What you need to do:
Please return the lines of the data below, word for word, from the first line through the line containing "Welche Campingkocher passen z".

Collected data
------------------------------
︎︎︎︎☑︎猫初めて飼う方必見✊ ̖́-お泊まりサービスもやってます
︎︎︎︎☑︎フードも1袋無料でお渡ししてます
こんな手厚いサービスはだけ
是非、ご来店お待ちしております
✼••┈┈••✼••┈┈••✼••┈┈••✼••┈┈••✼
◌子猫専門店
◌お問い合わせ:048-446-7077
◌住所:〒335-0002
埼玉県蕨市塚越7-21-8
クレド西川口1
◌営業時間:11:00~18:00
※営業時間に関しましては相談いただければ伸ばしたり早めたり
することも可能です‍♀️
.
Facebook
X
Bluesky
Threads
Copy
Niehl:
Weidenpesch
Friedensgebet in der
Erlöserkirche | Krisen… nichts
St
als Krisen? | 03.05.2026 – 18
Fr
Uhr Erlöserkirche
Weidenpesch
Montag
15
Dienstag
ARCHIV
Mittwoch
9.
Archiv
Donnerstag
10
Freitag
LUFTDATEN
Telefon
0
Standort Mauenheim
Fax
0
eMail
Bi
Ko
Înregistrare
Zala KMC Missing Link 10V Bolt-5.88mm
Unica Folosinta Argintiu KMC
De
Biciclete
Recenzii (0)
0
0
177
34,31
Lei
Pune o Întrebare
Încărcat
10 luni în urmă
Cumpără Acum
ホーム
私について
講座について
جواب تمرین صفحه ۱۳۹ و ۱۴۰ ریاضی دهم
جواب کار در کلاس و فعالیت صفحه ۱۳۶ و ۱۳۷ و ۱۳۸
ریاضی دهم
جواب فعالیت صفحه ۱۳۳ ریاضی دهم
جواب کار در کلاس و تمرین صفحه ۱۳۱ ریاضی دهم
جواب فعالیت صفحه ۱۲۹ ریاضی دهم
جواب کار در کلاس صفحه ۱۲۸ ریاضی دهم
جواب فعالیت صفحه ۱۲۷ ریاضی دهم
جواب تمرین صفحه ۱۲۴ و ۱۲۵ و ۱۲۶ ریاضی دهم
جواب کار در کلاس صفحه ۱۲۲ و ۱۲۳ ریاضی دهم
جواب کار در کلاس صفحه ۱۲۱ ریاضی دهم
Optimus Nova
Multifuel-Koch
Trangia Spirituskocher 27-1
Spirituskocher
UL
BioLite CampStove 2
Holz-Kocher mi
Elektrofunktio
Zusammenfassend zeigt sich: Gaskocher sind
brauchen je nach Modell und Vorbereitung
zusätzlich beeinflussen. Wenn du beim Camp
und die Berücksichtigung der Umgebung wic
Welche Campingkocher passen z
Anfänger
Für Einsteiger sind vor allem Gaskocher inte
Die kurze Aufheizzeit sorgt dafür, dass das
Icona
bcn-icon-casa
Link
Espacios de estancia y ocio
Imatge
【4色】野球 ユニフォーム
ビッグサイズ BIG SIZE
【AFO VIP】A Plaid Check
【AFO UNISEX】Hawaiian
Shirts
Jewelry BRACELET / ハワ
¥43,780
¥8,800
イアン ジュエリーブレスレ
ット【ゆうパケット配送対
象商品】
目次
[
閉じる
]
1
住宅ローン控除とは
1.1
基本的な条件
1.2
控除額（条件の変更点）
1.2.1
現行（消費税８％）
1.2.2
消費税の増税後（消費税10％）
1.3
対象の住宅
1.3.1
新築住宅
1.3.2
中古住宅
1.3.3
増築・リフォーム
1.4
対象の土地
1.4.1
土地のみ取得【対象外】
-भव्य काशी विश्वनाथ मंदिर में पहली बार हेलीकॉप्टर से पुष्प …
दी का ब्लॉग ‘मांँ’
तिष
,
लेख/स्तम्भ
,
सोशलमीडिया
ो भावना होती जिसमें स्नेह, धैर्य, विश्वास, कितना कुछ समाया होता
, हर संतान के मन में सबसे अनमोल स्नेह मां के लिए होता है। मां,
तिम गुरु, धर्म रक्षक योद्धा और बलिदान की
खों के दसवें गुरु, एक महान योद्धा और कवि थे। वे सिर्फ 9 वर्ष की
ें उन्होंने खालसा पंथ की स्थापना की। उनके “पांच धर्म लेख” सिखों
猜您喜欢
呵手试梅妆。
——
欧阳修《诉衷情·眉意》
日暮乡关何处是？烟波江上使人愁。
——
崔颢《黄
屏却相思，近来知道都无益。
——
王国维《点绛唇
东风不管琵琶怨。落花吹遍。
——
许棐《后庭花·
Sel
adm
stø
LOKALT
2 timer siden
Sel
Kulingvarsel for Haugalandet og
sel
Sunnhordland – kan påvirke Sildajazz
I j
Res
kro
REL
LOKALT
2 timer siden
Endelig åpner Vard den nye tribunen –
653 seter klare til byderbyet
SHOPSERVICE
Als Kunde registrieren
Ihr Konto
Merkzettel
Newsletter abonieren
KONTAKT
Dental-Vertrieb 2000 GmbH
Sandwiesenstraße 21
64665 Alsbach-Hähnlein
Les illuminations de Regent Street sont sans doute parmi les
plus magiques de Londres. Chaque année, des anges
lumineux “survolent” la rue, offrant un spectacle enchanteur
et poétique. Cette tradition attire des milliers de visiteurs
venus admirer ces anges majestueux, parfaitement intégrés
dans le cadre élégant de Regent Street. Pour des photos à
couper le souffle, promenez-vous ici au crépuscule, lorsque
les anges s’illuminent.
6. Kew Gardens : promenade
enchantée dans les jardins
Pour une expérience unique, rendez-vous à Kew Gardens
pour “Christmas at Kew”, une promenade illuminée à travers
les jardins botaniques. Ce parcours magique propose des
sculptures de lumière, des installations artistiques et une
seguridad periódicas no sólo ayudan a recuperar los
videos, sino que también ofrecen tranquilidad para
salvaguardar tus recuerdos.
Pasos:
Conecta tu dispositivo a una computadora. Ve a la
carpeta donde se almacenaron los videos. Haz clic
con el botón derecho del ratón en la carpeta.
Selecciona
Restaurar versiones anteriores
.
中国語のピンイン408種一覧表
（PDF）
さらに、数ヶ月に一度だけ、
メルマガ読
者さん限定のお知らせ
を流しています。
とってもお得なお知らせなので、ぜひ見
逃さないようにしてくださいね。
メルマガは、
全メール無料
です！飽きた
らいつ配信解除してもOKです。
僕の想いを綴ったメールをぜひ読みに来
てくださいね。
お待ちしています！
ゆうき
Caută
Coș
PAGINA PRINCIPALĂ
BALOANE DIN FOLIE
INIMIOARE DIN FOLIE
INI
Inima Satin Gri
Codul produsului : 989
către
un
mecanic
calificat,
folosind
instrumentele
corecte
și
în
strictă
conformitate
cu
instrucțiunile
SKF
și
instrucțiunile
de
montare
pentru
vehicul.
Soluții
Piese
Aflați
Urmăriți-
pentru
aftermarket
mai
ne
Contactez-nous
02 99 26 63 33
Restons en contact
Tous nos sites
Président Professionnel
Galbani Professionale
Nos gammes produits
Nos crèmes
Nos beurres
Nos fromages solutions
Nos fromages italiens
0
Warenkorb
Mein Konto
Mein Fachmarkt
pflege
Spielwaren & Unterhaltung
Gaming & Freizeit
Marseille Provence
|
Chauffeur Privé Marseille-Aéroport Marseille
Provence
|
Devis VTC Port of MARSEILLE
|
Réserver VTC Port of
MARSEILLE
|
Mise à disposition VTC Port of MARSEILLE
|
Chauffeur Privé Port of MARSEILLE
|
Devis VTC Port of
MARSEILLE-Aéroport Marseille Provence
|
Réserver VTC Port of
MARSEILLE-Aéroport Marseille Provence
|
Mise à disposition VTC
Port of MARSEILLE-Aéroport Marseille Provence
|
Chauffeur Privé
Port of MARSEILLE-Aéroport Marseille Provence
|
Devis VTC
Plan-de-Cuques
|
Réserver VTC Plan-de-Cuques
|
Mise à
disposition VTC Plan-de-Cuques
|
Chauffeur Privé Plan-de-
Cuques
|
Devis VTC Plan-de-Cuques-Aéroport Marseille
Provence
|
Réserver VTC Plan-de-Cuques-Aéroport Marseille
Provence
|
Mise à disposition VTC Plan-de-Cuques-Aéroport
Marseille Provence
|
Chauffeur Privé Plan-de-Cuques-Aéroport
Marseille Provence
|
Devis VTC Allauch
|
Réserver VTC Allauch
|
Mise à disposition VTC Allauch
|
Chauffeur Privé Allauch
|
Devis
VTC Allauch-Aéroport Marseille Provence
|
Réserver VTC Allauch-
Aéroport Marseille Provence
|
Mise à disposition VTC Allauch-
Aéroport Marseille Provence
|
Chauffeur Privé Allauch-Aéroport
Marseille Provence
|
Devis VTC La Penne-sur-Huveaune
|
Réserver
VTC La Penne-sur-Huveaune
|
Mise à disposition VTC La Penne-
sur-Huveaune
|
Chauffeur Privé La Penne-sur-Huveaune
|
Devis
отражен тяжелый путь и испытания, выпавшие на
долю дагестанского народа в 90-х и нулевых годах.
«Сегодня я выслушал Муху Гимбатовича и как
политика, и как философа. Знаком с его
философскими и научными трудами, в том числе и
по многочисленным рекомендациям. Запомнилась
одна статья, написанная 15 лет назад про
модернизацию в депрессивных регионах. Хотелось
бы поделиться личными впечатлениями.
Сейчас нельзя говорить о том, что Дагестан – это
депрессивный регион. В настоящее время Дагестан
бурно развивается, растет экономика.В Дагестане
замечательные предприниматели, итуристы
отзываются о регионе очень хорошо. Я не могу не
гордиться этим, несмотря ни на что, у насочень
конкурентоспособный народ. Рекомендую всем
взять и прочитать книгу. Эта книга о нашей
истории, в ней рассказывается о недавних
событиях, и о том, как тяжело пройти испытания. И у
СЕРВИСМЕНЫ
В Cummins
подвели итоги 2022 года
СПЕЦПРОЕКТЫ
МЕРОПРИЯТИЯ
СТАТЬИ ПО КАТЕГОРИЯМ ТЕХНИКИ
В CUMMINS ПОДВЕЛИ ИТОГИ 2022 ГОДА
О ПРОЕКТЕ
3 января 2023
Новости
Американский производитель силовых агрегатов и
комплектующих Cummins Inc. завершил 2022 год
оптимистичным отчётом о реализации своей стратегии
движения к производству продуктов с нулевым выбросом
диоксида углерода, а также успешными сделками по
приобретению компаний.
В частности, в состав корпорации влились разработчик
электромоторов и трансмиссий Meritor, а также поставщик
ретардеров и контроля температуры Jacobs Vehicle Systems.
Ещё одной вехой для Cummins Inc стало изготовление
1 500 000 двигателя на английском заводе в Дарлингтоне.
------------------------------
Answer:
︎︎︎︎☑︎猫初めて飼う方必見✊ ̖́-お泊まりサービスもやってます
︎︎︎︎☑︎フードも1袋無料でお渡ししてます
こんな手厚いサービスはだけ
是非、ご来店お待ちしております
✼••┈┈••✼••┈┈••✼••┈┈••✼••┈┈••✼
◌子猫専門店
◌お問い合わせ:048-446-7077
◌住所:〒335-0002
埼玉県蕨市塚越7-21-8
クレド西川口1
◌営業時間:11:00~18:00
※営業時間に関しましては相談いただければ伸ばしたり早めたり
することも可能です‍♀️
.
Facebook
X
Bluesky
Threads
Copy
Niehl:
Weidenpesch
Friedensgebet in der
Erlöserkirche | Krisen… nichts
St
als Krisen? | 03.05.2026 – 18
Fr
Uhr Erlöserkirche
Weidenpesch
Montag
15
Dienstag
ARCHIV
Mittwoch
9.
Archiv
Donnerstag
10
Freitag
LUFTDATEN
Telefon
0
Standort Mauenheim
Fax
0
eMail
Bi
Ko
Înregistrare
Zala KMC Missing Link 10V Bolt-5.88mm
Unica Folosinta Argintiu KMC
De
Biciclete
Recenzii (0)
0
0
177
34,31
Lei
Pune o Întrebare
Încărcat
10 luni în urmă
Cumpără Acum
ホーム
私について
講座について
جواب تمرین صفحه ۱۳۹ و ۱۴۰ ریاضی دهم
جواب کار در کلاس و فعالیت صفحه ۱۳۶ و ۱۳۷ و ۱۳۸
ریاضی دهم
جواب فعالیت صفحه ۱۳۳ ریاضی دهم
جواب کار در کلاس و تمرین صفحه ۱۳۱ ریاضی دهم
جواب فعالیت صفحه ۱۲۹ ریاضی دهم
جواب کار در کلاس صفحه ۱۲۸ ریاضی دهم
جواب فعالیت صفحه ۱۲۷ ریاضی دهم
جواب تمرین صفحه ۱۲۴ و ۱۲۵ و ۱۲۶ ریاضی دهم
جواب کار در کلاس صفحه ۱۲۲ و ۱۲۳ ریاضی دهم
جواب کار در کلاس صفحه ۱۲۱ ریاضی دهم
Optimus Nova
Multifuel-Koch
Trangia Spirituskocher 27-1
Spirituskocher
UL
BioLite CampStove 2
Holz-Kocher mi
Elektrofunktio
Zusammenfassend zeigt sich: Gaskocher sind
brauchen je nach Modell und Vorbereitung
zusätzlich beeinflussen. Wenn du beim Camp
und die Berücksichtigung der Umgebung wic
Welche Campingkocher passen z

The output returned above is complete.